Work required:
In your copy, leave out the pictures; write out all the data exactly.

Record extracts:
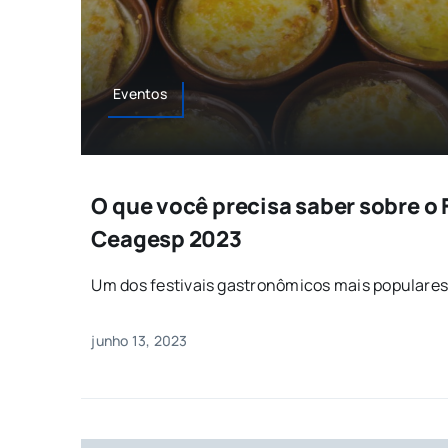
Eventos
O que você precisa saber sobre o 
Ceagesp 2023
Um dos festivais gastronômicos mais populares 
junho 13, 2023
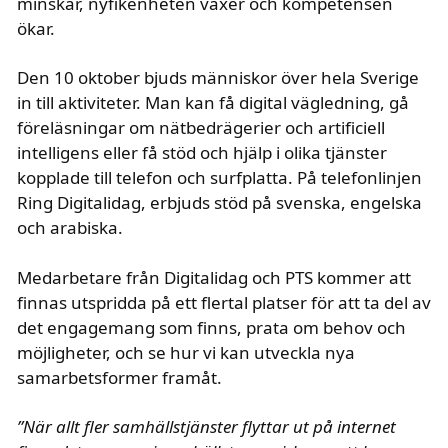
minskar, nyfikenheten växer och kompetensen
ökar.
Den 10 oktober bjuds människor över hela Sverige
in till aktiviteter. Man kan få digital vägledning, gå
föreläsningar om nätbedrägerier och artificiell
intelligens eller få stöd och hjälp i olika tjänster
kopplade till telefon och surfplatta. På telefonlinjen
Ring Digitalidag, erbjuds stöd på svenska, engelska
och arabiska.
Medarbetare från Digitalidag och PTS kommer att
finnas utspridda på ett flertal platser för att ta del av
det engagemang som finns, prata om behov och
möjligheter, och se hur vi kan utveckla nya
samarbetsformer framåt.
text i kursiv
”När allt fler samhällstjänster flyttar ut på internet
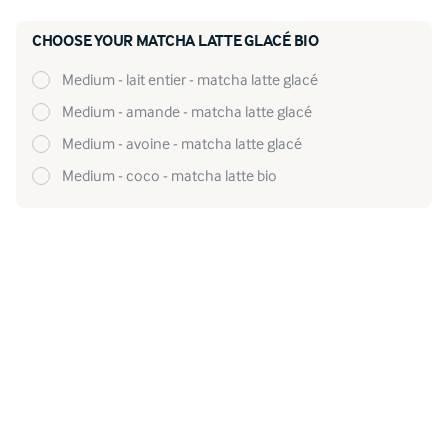
CHOOSE YOUR MATCHA LATTE GLACÉ BIO
medium - lait entier - matcha latte glacé
medium - amande - matcha latte glacé
medium - avoine - matcha latte glacé
medium - coco - matcha latte bio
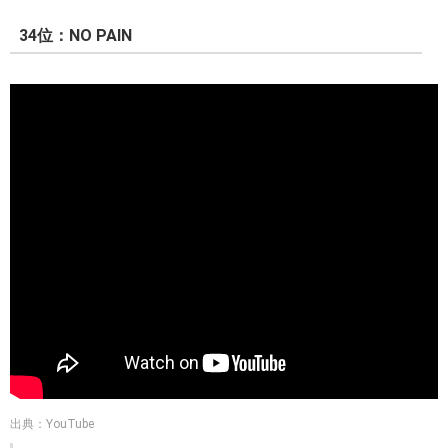
34位：NO PAIN
出典：YouTube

Task answer:
Eventos
O que você precisa saber sobre o 
Ceagesp 2023
Um dos festivais gastronômicos mais populares 
junho 13, 2023
minskar, nyfikenheten växer och kompetensen
ökar.
Den 10 oktober bjuds människor över hela Sverige
in till aktiviteter. Man kan få digital vägledning, gå
föreläsningar om nätbedrägerier och artificiell
intelligens eller få stöd och hjälp i olika tjänster
kopplade till telefon och surfplatta. På telefonlinjen
Ring Digitalidag, erbjuds stöd på svenska, engelska
och arabiska.
Medarbetare från Digitalidag och PTS kommer att
finnas utspridda på ett flertal platser för att ta del av
det engagemang som finns, prata om behov och
möjligheter, och se hur vi kan utveckla nya
samarbetsformer framåt.
text i kursiv
”När allt fler samhällstjänster flyttar ut på internet
CHOOSE YOUR MATCHA LATTE GLACÉ BIO
medium - lait entier - matcha latte glacé
medium - amande - matcha latte glacé
medium - avoine - matcha latte glacé
medium - coco - matcha latte bio
34位：NO PAIN
出典：YouTube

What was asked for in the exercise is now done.